Early in 2012, TripAdvisor made a slight change to its website. The company, which bills itself as the world’s largest travel site, features user-generated reviews of hotels and restaurants.
Since its inception in the early aughts, the site published reviews written from desktop computers and mobile devices without showing readers what type of device was used to write the review. But in 2012, TripAdvisor began differentiating mobile reviews by displaying the words “via mobile” above the body of the review.
Tuck assistant professor Lauren Grewal found this curious. As a marketing professor, one of her main interests is how consumers use and process digital and social media. Academics have long studied the impact and importance of user-generated digital content (UGC)—such as reviews—on consumers’ purchasing decisions. But we know very little about consumers’ reactions to UGC written from mobile devices. Now that some websites are identifying mobile reviews, there is an opportunity to examine how, if at all, that information influences consumers.
Grewal and her co-author Andrew T. Stephen of Saïd Business School at the University of Oxford address that question in their new paper: “In Mobile We Trust: The Effects of Mobile Versus Non-mobile Reviews on Consumer Purchase Intentions,” which is forthcoming in the Journal of Marketing Research. In it, they analyze around 1.5 million public reviews posted on TripAdvisor between 2012 and 2015, testing whether reviews written on mobile devices impact how many “helpful” votes the reviews received. They also perform five experiments to better understand how mobile reviews might influence purchase intentions. They find that when consumers know a review was written on a mobile device, the consumer is more likely to make a purchase of the reviewed product or service. And they link this behavior to the belief that it takes more effort to write a review on a mobile device, which thus endows the review with more credibility.
Consumers struggle to know which reviews to believe, and which ones to discount. So we use cognitive shortcuts to separate the good from the bad.
When Grewal and Stephen first began seeing the influence of mobile reviews, they surmised that the effect was due to the mobile reviews being seen as more recent than those posted from desktop computers. But the data didn’t match that story. Continuously, they saw no perceived differences in recency across devices. Instead, “we kept finding that there was something about the effort it takes to write a mobile review,” Grewal says, “so we wanted to know what it was about effort in particular that led to a review being more helpful and increasing a consumer’s purchase intentions.”
The answer is related to a major weakness of online reviews: uncertainty about credibility. There have been many scandals about fake reviews posted by people working directly for or against a particular product or service. Consumers struggle to know which reviews to believe, and which ones to discount. So we use cognitive shortcuts to separate the good from the bad. We look for reviewers that are “verified” by the platform, or reviews that are well-written and intelligent. Another shortcut comes via the effort heuristic, which is a cognitive bias that makes us value something that we perceived as involving a lot of effort to produce—even if the underlying product is no different. For example, consumers will be willing to pay more for the same product if a retail store has a well-designed display window compared to a store with a less organized display. This effort heuristic explains why “information is seen as more credible if more effort is believed to have gone into it,” Grewal says.
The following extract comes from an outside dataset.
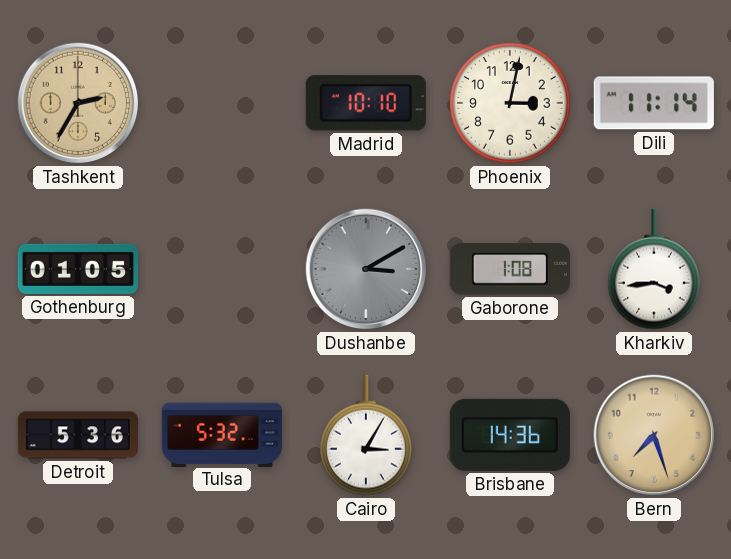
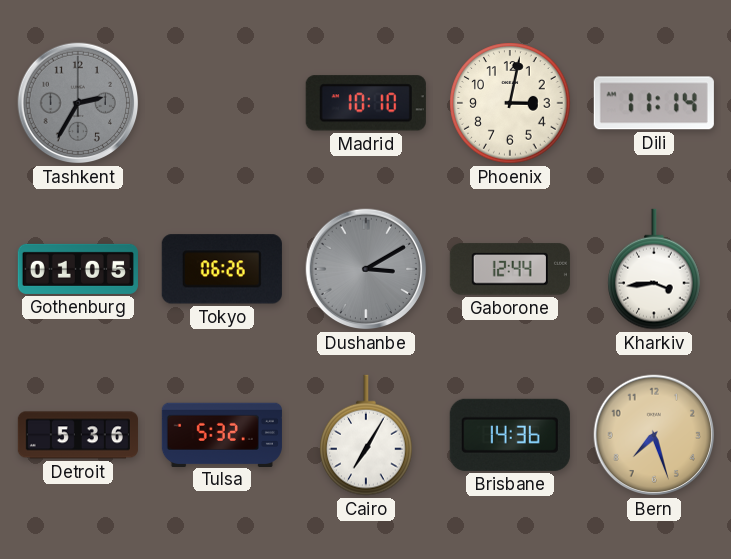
Tashkent dial: champagne -> grey
Tokyo: none -> 06:26
Gaborone: 1:08 -> 12:44
Cairo: 3:05 -> 7:05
Consumers implicitly make this judgment of effort when they see a mobile review, and then they subconsciously appraise that effortful review as being more credible.
Why do consumers believe it takes more effort to write a review on a mobile phone? It’s all about the device’s limitation. The small screen. The mini-keyboard. The auto-correct feature that misrepresents what you’re trying to say. It’s just believed to be physically more difficult to write on a mobile device than on a desktop computer. Consumers implicitly make this judgment of effort when they see a mobile review, and then they subconsciously appraise that effortful review as being more credible. A more credible review is then deemed more helpful and, if the review is positive, more persuasive in positively impacting purchase intentions.
Interestingly, the researchers didn’t find the same effect with negative reviews written from mobile devices. They connect this result to prior research showing that people value negative information more than positive. “With negative reviews, as consumers are placing more weight on the information provided in the review, they are less likely to use heuristic cues (such as the mobile effort heuristic) as part of their decision-making process,” the authors write.
One strong implication from this paper is that “seemingly innocuous contextual factors can be persuasive,” Grewal and Stephen say. For online review sites where people worry about fake reviews, differentiating mobile from desktop reviews can give the mobile reviews more weight without hurting the credibility of desktop reviews. And for businesses relying on reviews as part of their marketing efforts, “they might encourage people to use their mobile device to write their review on sites that identify mobile reviews,” Grewal says.